Using this for a Richardson Extrapolation from h/2 and h/4 I get a value of 1.396. For completeness, here is the formula from Wikipedia: http://upload.wikimedia.org/math/1/4...ec2178e5ee.png |
Hi,
For the values of N=10,20,40 I get a numerical order of p=3.34, an error of the fine grid e=-0.00167 and a correct value of f=1.427732 |
Strange...
How do you evaluate the order of the error? |
p=LOG(f_20 - f_40 / f_10 - f_20) / LOG(2)

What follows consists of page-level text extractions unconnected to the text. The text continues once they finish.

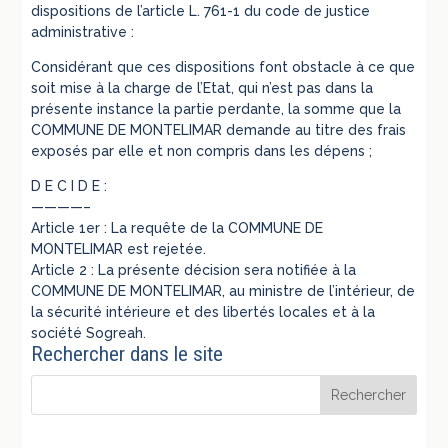
dispositions de l’article L. 761-1 du code de justice
administrative :
Considérant que ces dispositions font obstacle à ce que
soit mise à la charge de l’Etat, qui n’est pas dans la
présente instance la partie perdante, la somme que la
COMMUNE DE MONTELIMAR demande au titre des frais
exposés par elle et non compris dans les dépens ;
D E C I D E :
————–
Article 1er : La requête de la COMMUNE DE
MONTELIMAR est rejetée.
Article 2 : La présente décision sera notifiée à la
COMMUNE DE MONTELIMAR, au ministre de l’intérieur, de
la sécurité intérieure et des libertés locales et à la
société Sogreah.
Rechercher dans le site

It is LOG(2) only, if the grade of refinement in each step is 2 (in each direction) - which is the case here. f_10, f_20, f_40 is related to the finest, normal and coarse grid. This is explained in the Ferziger/Peric book. |
A quadratic fit with excel yields this:
http://www7.pic-upload.de/11.03.13/p2kojlcksej4.png Enforcing an "exact" value of 1.427732 yields this, which doesnt fit the values very well:http://www.cfd-online.com/Forums/dat...AASUVORK5CYII= http://www10.pic-upload.de/11.03.13/t5at3w278mrq.png Are you sure you applied Ferzigers formula correctly? I derived a similar formula myself, i guess you just mixed up the sequence between coars and fine. |
No :D, but I just checked it and it seems to be right.

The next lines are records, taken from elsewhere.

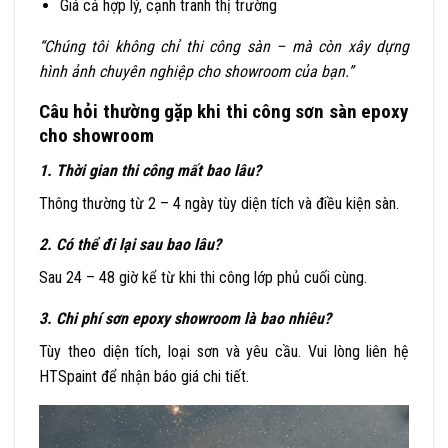
Giá cả hợp lý, cạnh tranh thị trường
“Chúng tôi không chỉ thi công sàn – mà còn xây dựng
hình ảnh chuyên nghiệp cho showroom của bạn.”
Câu hỏi thường gặp khi thi công sơn sàn epoxy
cho showroom
1. Thời gian thi công mất bao lâu?
Thông thường từ 2 – 4 ngày tùy diện tích và điều kiện sàn.
2. Có thể đi lại sau bao lâu?
Sau 24 – 48 giờ kể từ khi thi công lớp phủ cuối cùng.
3. Chi phí sơn epoxy showroom là bao nhiêu?
Tùy theo diện tích, loại sơn và yêu cầu. Vui lòng liên hệ
HTSpaint để nhận báo giá chi tiết.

Well, as I understand it, it is not proper to make a quadratic fit in this case. The error of "f" should be something like e = constant * (dx)^p, where dx is the size of the grid. Now, if you have two consecutive refinements (=three values) you can estimate "p". If it is about 3.34, it doesn't seem to be right to use a quadratic fit for "e". Hmm... when I create your first pic, it doesn't look like that, could you check the values for f and dx? Also, I do not use the N=30 value at all. |
Sorry, I used the value of N=30 instead of N=20... wait a second.:rolleyes:
Alright, I get an order of p=1.31, error of N=40 is -0.03295 and corrected value is f_corr=1.396453. |
Double-checked my values... everything correct.
If I assume the error order to be below 2, I can make a quadratic fit. And since the quadratic fit "fits" very well, this is a strong evidence that the error is of order h^2 to the maximum. For my derivation of the error order, I used the Ansatz F(h_i) = F(h=0) + a*(h_i)^p Edit: just saw your last post. glad we agree on this. |
what are the values of the x axe for these two graphs??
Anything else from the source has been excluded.